This formal approach results in a tendency of courts “to avoid reliance on platonic notions of Indian sovereignty and to look instead to the applicable treaties and statues which define the limits of state power.” (Frickey 1990: 1170) But as a result, “formalism in interpretation, under which congressional expectations should control judicial construction, has not governed many important federal Indian law cases,” leading Frickey to speculate that today’s Court is “sharply divided on how to approach federal Indian law.” (Frickey 1990: 1201) Disclaimer clauses and much of the rest of the body of American Indian law are highly inconsistent in a modern era of law and lawmaking.

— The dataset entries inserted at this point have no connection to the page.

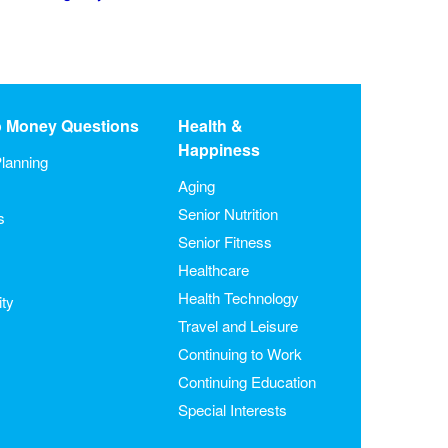
o Money Questions
Health &
Happiness
lanning
Aging
Senior Nutrition
s
Senior Fitness
Healthcare
Health Technology
ity
Travel and Leisure
Continuing to Work
Continuing Education
Special Interests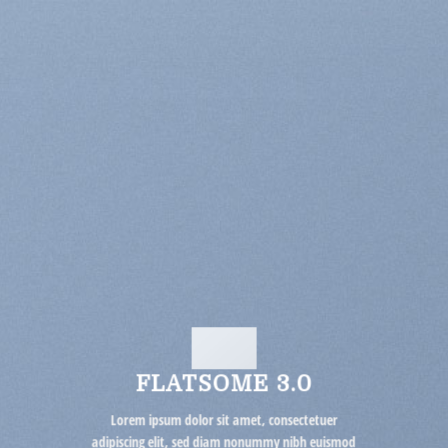
FLATSOME 3.0
Lorem ipsum dolor sit amet, consectetuer
adipiscing elit, sed diam nonummy nibh euismod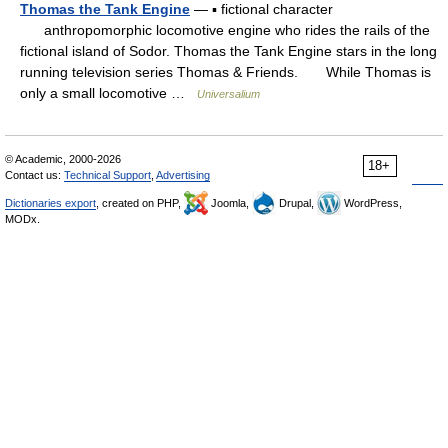
Thomas the Tank Engine
— ▪ fictional character
anthropomorphic locomotive engine who rides the rails of the
fictional island of Sodor. Thomas the Tank Engine stars in the long
running television series Thomas & Friends. While Thomas is
only a small locomotive …
Universalium
© Academic, 2000-2026
18+
Contact us:
Technical Support
,
Advertising
Dictionaries export
, created on PHP,
Joomla,
Drupal,
WordPress,
MODx.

“Argument tends to be cumulative rather than linear” for advocates of applying the principles of practical reasoning to American Indian law. (Frickey 1990:1217) In his advocacy, Frickey uses the metaphor of the “hermeneutical circle: a part can only be understood in the context of the whole, and the whole cannot be understood without analyzing its various parts.” (Frickey 1990: 1217-18) Today’s judges “must not only be open-minded, but they must also have the capacity and energy to engage in the complex, hard work of critical interpretation.” (Frickey 1990: 1219) This approach has the goal of “reconstructing the legal treatment of tribal Indians as they are situated today.” (Fricky, 1990: 1240)
References
Frickey, Philip P. "Congressional Intent, Practical Reasoning, and the Dynamic Nature of Federal Indian Law." California Law Review 78.5 (1990): 1137. Web.
Wilkins, David E., and K. Tsianina Lomawaima. Uneven Ground: American Indian Sovereignty and Federal Law. Norman: U of Oklahoma, 2001. Print.